Obama first surveyed the rubble by air, peering down from the windows of his helicopter onto a subdivision of short cul-de-sacs that was destroyed. The still-visible rubble was evidence of the random but surgical devastation a twister is capable of.

After meeting privately with grieving families, emergency workers and local officials, Obama set out on foot through a section of Vilonia, where residents felt a sense of deja vu. Four people died after a tornado hit Vilonia in 2011.

"This town has seen more than its fair share of tragedy," Obama observed, speaking in front of the wreckage of destroyed homes. The sunny afternoon beneath a nearly cloudless sky was a sharp contrast to the dark storms that struck less than two weeks ago. "But folks here are tough, they look out for one another and that's been especially clear over the past week."

Obama said there is a lot of cleanup and rebuilding that remains to be done to make Vilonia whole again "but I'm here to remind them they're not doing this work alone. Your country's going to be here for you. We're going to support you every step of the way."

"I could not be more impressed by the spirit of the community that is here," he said.

Obama made the first visit of his presidency to Arkansas while opening a three-day trip to California to raise money for the Democratic Party, accept an award from a foundation created by movie director Steven Spielberg and discuss his energy policy.

His quick layover of several hours also has political implications for the state. Among the elected officials accompanying him on the tour was Democratic Sen. Mark Pryor, who is seeking re-election to a third term against Republican Rep. Tom Cotton in one of the most expensive and closely watched Senate races in the country. Neither faces an opponent in the May 20 primary.

Obama also was joined by Gov. Mike Beebe and U.S. Rep. Tim Griffin.

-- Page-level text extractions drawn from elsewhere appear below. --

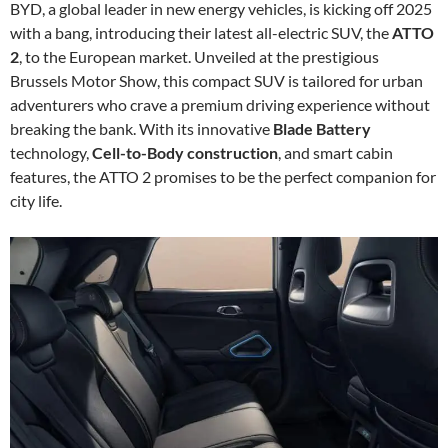
BYD, a global leader in new energy vehicles, is kicking off 2025
with a bang, introducing their latest all-electric SUV, the
ATTO
2
, to the European market. Unveiled at the prestigious
Brussels Motor Show, this compact SUV is tailored for urban
adventurers who crave a premium driving experience without
breaking the bank. With its innovative
Blade Battery
technology,
Cell-to-Body construction
, and smart cabin
features, the ATTO 2 promises to be the perfect companion for
city life.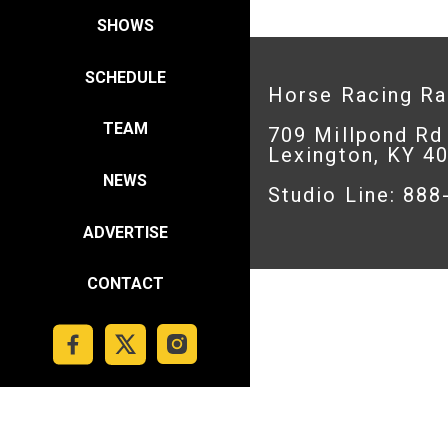
SHOWS
SCHEDULE
Horse Racing R
TEAM
709 Millpond Rd
Lexington, KY 4
NEWS
Studio Line: 88
ADVERTISE
CONTACT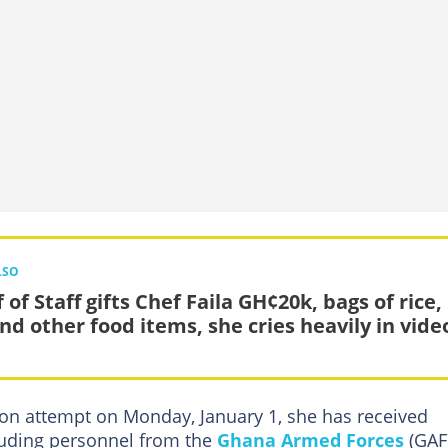
LSO
 of Staff gifts Chef Faila GH¢20k, bags of rice,
and other food items, she cries heavily in vide
hon attempt on Monday, January 1, she has received
luding personnel from the
Ghana Armed Forces
(GAF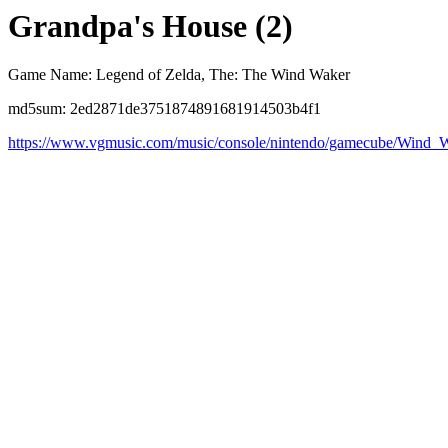
Grandpa's House (2)
Game Name: Legend of Zelda, The: The Wind Waker
md5sum: 2ed2871de3751874891681914503b4f1
https://www.vgmusic.com/music/console/nintendo/gamecube/Wind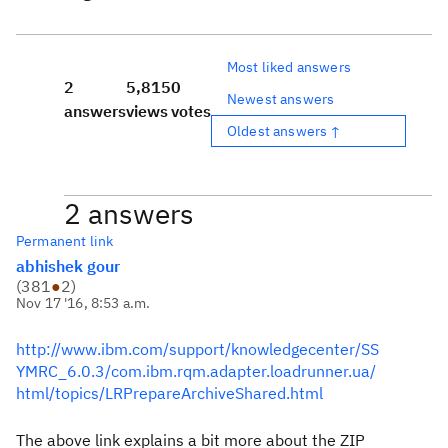
Most liked answers
2
5,815
0
Newest answers
answers
views
votes
Oldest answers ↑
2 answers
Permanent link
abhishek gour
(
381
●
2
)
Nov 17 '16, 8:53 a.m.
http://www.ibm.com/support/knowledgecenter/SS
YMRC_6.0.3/com.ibm.rqm.adapter.loadrunner.ua/
html/topics/LRPrepareArchiveShared.html
The above link explains a bit more about the ZIP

Pryor's willingness to appear with Obama contrasts with other Democrats in difficult races who have chosen to keep the president at arm's length. Obama lost Arkansas in the 2008 and 2012 elections and remains deeply unpopular in the state, polls show.

Republicans have made major gains in Arkansas over the past two elections by tying Democrats to Obama and his policies, particularly the federal health care law. The GOP controls both chambers of the state Legislature and holds all but one of its congressional seats.

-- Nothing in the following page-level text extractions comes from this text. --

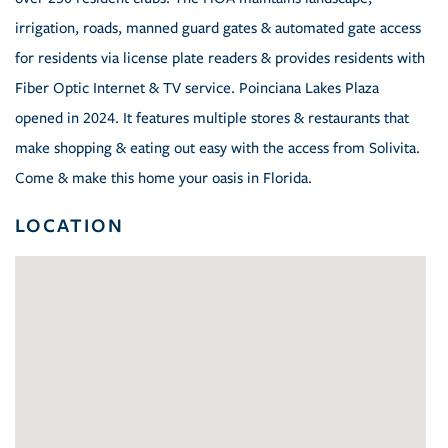
irrigation, roads, manned guard gates & automated gate access
for residents via license plate readers & provides residents with
Fiber Optic Internet & TV service. Poinciana Lakes Plaza
opened in 2024. It features multiple stores & restaurants that
make shopping & eating out easy with the access from Solivita.
Come & make this home your oasis in Florida.
LOCATION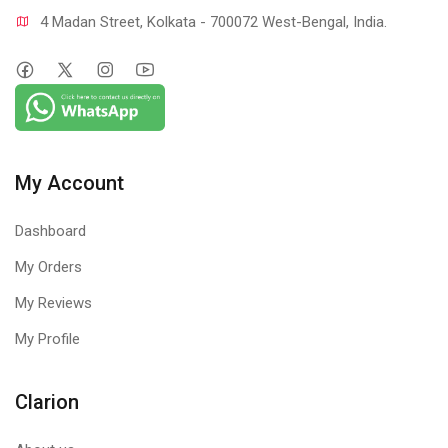
4 Madan Street, Kolkata - 700072 West-Bengal, India.
My Account
Dashboard
My Orders
My Reviews
My Profile
Clarion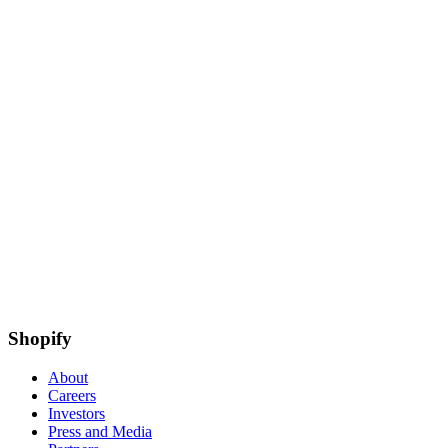
Shopify
About
Careers
Investors
Press and Media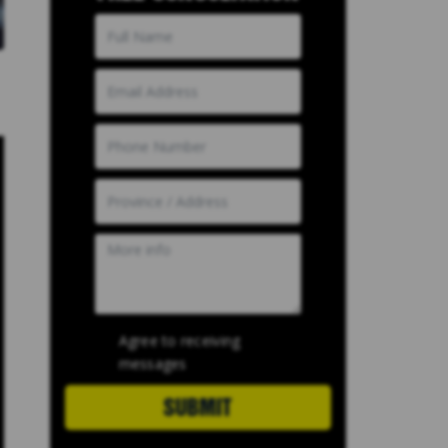
Agree to receiving
messages
SUBMIT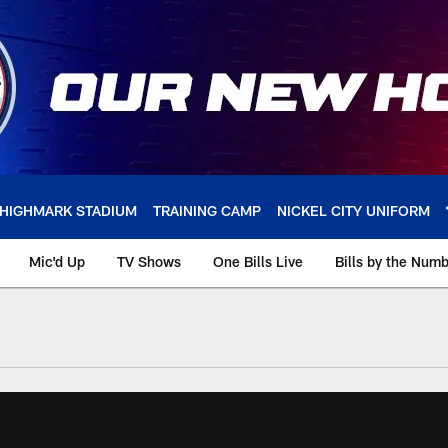
HIGHMARK STADIUM
TRAINING CAMP
NICKEL CITY UNIFORM
Mic'd Up
TV Shows
One Bills Live
Bills by the Num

The Obama administration has designated four Arkansas counties as major disaster areas because of damage from the storm, part of a violent weather system that killed at least 35 people across the Plains and the South. The twister had winds between 166 mph and 200 mph, the National Weather Service said.

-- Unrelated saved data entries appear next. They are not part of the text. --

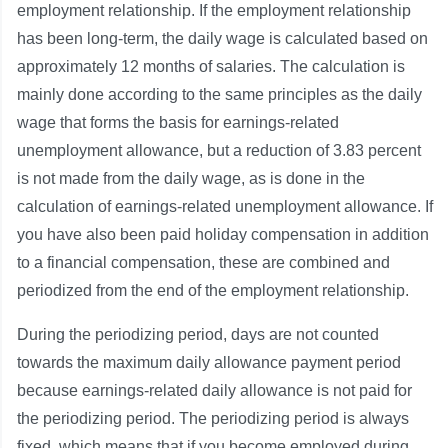
employment relationship. If the employment relationship
has been long-term, the daily wage is calculated based on
approximately 12 months of salaries. The calculation is
mainly done according to the same principles as the daily
wage that forms the basis for earnings-related
unemployment allowance, but a reduction of 3.83 percent
is not made from the daily wage, as is done in the
calculation of earnings-related unemployment allowance. If
you have also been paid holiday compensation in addition
to a financial compensation, these are combined and
periodized from the end of the employment relationship.
During the periodizing period, days are not counted
towards the maximum daily allowance payment period
because earnings-related daily allowance is not paid for
the periodizing period. The periodizing period is always
fixed, which means that if you become employed during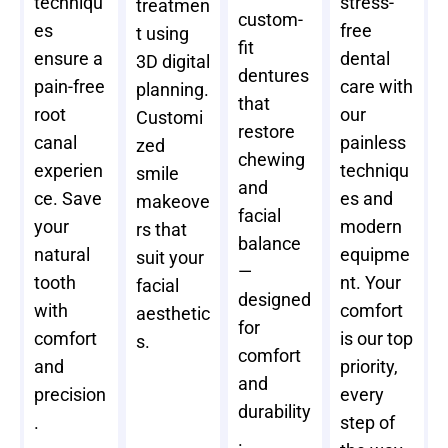
techniqu
stress-
treatmen
custom-
es
free
t using
fit
ensure a
dental
3D digital
dentures
pain-free
care with
planning.
that
root
our
Customi
restore
canal
painless
zed
chewing
experien
techniqu
smile
and
ce. Save
es and
makeove
facial
your
modern
rs that
balance
natural
equipme
suit your
—
tooth
nt. Your
facial
designed
with
comfort
aesthetic
for
comfort
is our top
s.
comfort
and
priority,
and
precision
every
durability
.
step of
.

Obama visited a day after his administration released a new report on climate change that attributed severe weather such as hurricanes and droughts to global warming. The report, however, says the effect of climate change on the intensity or frequency of tornadoes is uncertain, and scientists are unsure whether climate change has played a role in recent erratic patterns of tornado activity.

The visit also was the second time in recent weeks that Obama has seen up close the force of nature's destructive power. Late last month, he visited Oso, Washington, where more than 40 people were killed by a massive mudslide in March.